Kickin' And Screamin'

Album: In Pieces (1993)

Songfacts®:

  • Written by Tony Arata ("The Dance," "Face To Face"), this bluesy country track finds Garth Brooks pondering how we enter and leave life the same way: kicking and screaming. It's the same way we view all the things we think we don't want until we're about to lose them.

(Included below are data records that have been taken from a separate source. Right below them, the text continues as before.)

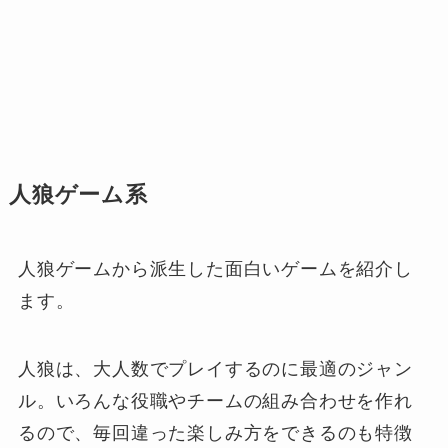
人狼ゲーム系
人狼ゲームから派生した面白いゲームを紹介し
ます。
人狼は、大人数でプレイするのに最適のジャン
ル。いろんな役職やチームの組み合わせを作れ
るので、毎回違った楽しみ方をできるのも特徴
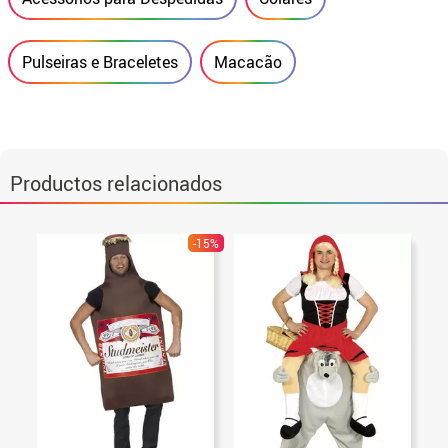
Pulseiras e Braceletes
Macacão
Productos relacionados
-15%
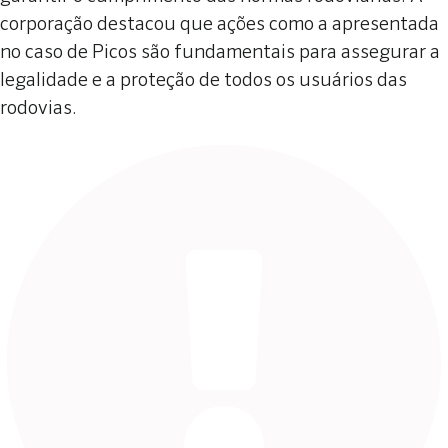
corporação destacou que ações como a apresentada
no caso de Picos são fundamentais para assegurar a
legalidade e a proteção de todos os usuários das
rodovias.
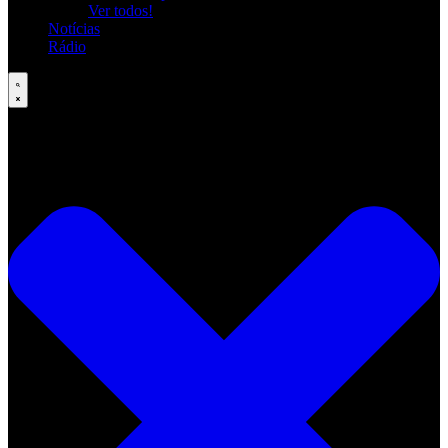
Ver todos!
Notícias
Rádio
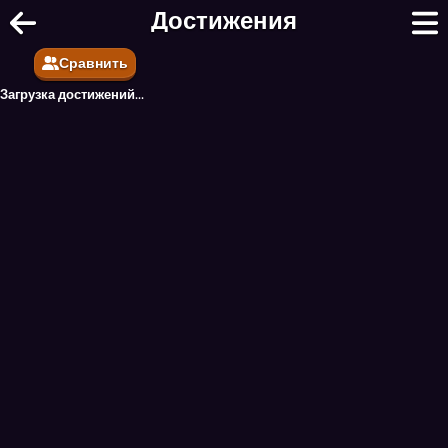
Шахматы онлайн - Бесплатные шах
Достижения
Сравнить
Загрузка достижений...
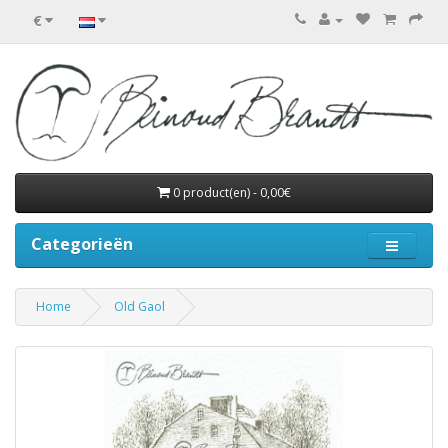
€
0 product(en) - 0,00€
Categorieën
Home
Old Gaol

    Brooks explained in his 2017 book, The Anthology Part 1: The First Five Years: "[Arata] ties the circle of life in here, you know, telling us however you go out - you're going to go out - it'll be the same way you came in, kicking and screaming. You live your whole life kicking and screaming. What I love is this idea that, for all the changes, you never really grow up. You're just making noise, making sure everyone knows you're on this planet, trying to leave a mark with how much you're kicking the ground."
  • Arata wrote this while he was walking up and down the beach in St. Augustine, Florida, which is where he gets a lot of his songwriting done. The first verse about a reckless uncle who scrambles to change his ways and make peace at the end of his life was inspired by Arata's family reunions, where tension was always bubbling under the surface.

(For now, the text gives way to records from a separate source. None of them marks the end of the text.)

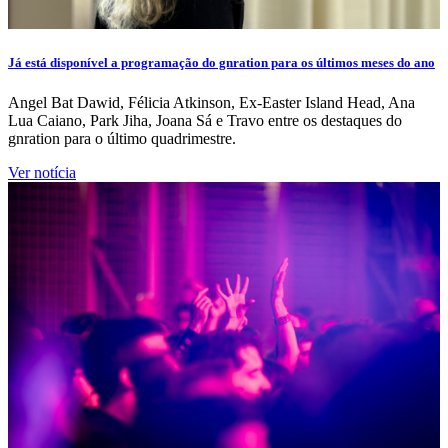
Já está disponível a programação do gnration para os últimos meses do ano
Angel Bat Dawid, Félicia Atkinson, Ex-Easter Island Head, Ana
Lua Caiano, Park Jiha, Joana Sá e Travo entre os destaques do
gnration para o último quadrimestre.
Ver notícia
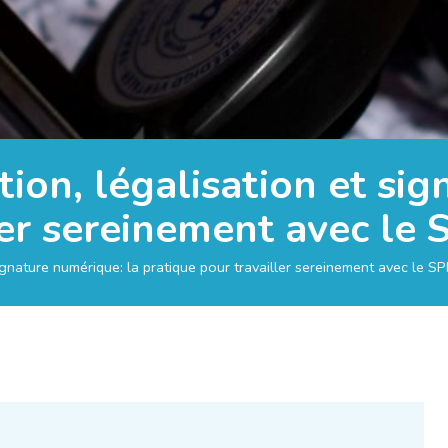
tion, légalisation et si
er sereinement avec le 
signature numérique: la pratique pour travailler sereinement avec le SP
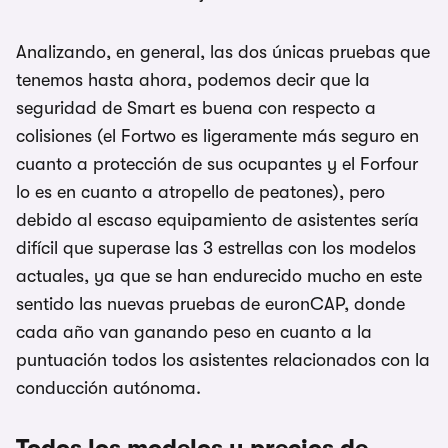
Analizando, en general, las dos únicas pruebas que
tenemos hasta ahora, podemos decir que la
seguridad de Smart es buena con respecto a
colisiones (el Fortwo es ligeramente más seguro en
cuanto a protección de sus ocupantes y el Forfour
lo es en cuanto a atropello de peatones), pero
debido al escaso equipamiento de asistentes sería
difícil que superase las 3 estrellas con los modelos
actuales, ya que se han endurecido mucho en este
sentido las nuevas pruebas de euronCAP, donde
cada año van ganando peso en cuanto a la
puntuación todos los asistentes relacionados con la
conducción autónoma.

    "I had a couple of uncles that always made things a little dicey, like you were always walking around wondering when the other shoe was gonna drop and the fights were gonna start," he explained in The Anthology Part 1. "That's really something I'd never so much told to someone else, and the song gave it a place."
  • This is featured on Brooks' sixth studio album, In Pieces, which is known for the hit singles "Ain't Goin' Down ('Til the Sun Comes Up)" and "American Honky-Tonk Bar Association."
  • Brooks embarked on his first world tour in support of the album. The British press wasn't known for its love of country music and Brooks was roundly mocked in the media for being a "rooting tooting, cotton picking, Country and Western star," but he still managed to peak at #2 on the album chart and performed sold-out shows at Birmingham's National Exhibition Centre and London's Wembley Arena - a first for a country singer. Back in the US, the album debuted at #1.